We don’t choose between eating out and co pays. We choose between eating and co pays. We don’t choose between the dentist or the movies, we skip both. It was hospitalizations or rent. He went in to the hospital. It’s not robbing Peter to pay Paul, it’s neither gets paid. I’m honestly not complaining. I’m explaining our life. This is how we live. We do try to make the best of things. We have many things to be grateful for. We could be a lot worse off. Heck yeah, I wish things were different, but I won’t risk my sons life.

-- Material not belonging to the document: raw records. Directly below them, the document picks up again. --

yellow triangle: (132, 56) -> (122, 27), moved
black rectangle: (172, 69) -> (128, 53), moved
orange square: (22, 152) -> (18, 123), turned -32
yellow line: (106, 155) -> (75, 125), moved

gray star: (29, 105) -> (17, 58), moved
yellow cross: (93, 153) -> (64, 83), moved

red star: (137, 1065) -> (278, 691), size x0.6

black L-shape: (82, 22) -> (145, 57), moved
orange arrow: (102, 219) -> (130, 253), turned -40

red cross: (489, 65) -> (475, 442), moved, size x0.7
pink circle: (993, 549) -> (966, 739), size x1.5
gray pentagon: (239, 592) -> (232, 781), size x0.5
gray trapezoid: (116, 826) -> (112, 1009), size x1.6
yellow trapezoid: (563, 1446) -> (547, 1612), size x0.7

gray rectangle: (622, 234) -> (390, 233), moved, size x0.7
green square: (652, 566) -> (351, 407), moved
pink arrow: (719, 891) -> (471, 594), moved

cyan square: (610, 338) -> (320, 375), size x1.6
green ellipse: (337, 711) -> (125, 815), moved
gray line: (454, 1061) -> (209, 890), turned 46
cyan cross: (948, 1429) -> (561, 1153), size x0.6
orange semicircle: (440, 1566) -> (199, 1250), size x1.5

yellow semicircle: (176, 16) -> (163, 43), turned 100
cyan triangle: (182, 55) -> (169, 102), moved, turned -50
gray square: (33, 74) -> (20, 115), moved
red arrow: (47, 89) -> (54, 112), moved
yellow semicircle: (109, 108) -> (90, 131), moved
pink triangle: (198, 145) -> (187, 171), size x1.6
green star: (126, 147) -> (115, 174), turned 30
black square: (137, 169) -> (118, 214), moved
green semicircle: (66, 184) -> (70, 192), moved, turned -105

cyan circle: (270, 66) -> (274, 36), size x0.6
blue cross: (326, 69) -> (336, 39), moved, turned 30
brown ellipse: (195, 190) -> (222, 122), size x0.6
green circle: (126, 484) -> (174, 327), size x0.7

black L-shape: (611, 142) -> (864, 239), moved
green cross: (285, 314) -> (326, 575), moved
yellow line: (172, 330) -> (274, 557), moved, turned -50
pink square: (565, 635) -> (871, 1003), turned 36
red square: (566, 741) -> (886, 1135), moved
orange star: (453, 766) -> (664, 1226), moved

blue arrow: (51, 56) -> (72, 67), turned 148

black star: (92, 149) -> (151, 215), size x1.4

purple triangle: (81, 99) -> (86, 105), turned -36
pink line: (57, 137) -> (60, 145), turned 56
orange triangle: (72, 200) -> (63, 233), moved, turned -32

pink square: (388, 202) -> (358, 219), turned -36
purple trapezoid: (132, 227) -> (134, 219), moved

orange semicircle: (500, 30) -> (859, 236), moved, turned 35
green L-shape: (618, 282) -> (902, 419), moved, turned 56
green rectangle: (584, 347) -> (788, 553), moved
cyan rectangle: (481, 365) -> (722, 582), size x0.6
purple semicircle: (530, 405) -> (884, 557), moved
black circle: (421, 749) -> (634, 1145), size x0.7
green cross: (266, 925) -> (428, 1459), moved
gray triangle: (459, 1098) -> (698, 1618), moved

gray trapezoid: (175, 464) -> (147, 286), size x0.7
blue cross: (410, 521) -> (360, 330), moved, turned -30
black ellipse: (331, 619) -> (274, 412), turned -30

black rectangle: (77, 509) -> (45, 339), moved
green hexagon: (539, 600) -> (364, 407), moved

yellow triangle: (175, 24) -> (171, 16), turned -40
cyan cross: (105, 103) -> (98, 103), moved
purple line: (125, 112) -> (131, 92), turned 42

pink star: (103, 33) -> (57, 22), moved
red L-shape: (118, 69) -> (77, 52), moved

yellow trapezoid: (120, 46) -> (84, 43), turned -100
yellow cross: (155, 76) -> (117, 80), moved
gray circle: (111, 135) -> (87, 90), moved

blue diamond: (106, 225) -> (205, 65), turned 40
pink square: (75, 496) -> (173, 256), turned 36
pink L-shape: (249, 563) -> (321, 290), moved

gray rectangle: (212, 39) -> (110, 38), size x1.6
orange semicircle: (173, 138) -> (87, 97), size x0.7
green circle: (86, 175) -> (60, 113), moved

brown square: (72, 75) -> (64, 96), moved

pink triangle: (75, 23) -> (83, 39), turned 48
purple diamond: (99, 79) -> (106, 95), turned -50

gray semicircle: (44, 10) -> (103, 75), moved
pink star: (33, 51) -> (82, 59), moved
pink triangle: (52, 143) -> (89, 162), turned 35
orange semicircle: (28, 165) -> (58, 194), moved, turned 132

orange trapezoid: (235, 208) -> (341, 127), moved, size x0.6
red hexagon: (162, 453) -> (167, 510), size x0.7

Other than Starbucks and our own home, I don’t really miss what we’ve given up. No matter what, as long as he lives, as long as he has what he needs, as long as Ed stays healthy and has what he needs, it’s all worth it. I can still get a few of their wants. And it is a struggle, but we do see to their needs. Dad will lend us some inbetween pays to pick up prescriptions or what not. I just keep praying that he qualifies for SSI this time. OK I do feel bad about my teeth, but usually only when theres pain involved or I take the time to really look in the mirror. It’s embarrassing because people assume that I just don’t care how I look. Or that drugs are the reason. It’s not the case in either situation, it’s just that my son means more than my vanity.
Today was our towns Christmas parade. I really wanted to go. Dad woke up this morning with everyone’s day planned. It didn’t include time down town. I ruined his plans for tomorrow. Ed’s going to his football banquet with my sister. It was supposed to be father son bonding time, but once stuff happened with the car… He’ll enjoy his time with his aunt. The tickets paid for, it’s a free lunch for both.
So what’s your poison? Coffee? Tea? Soft drinks?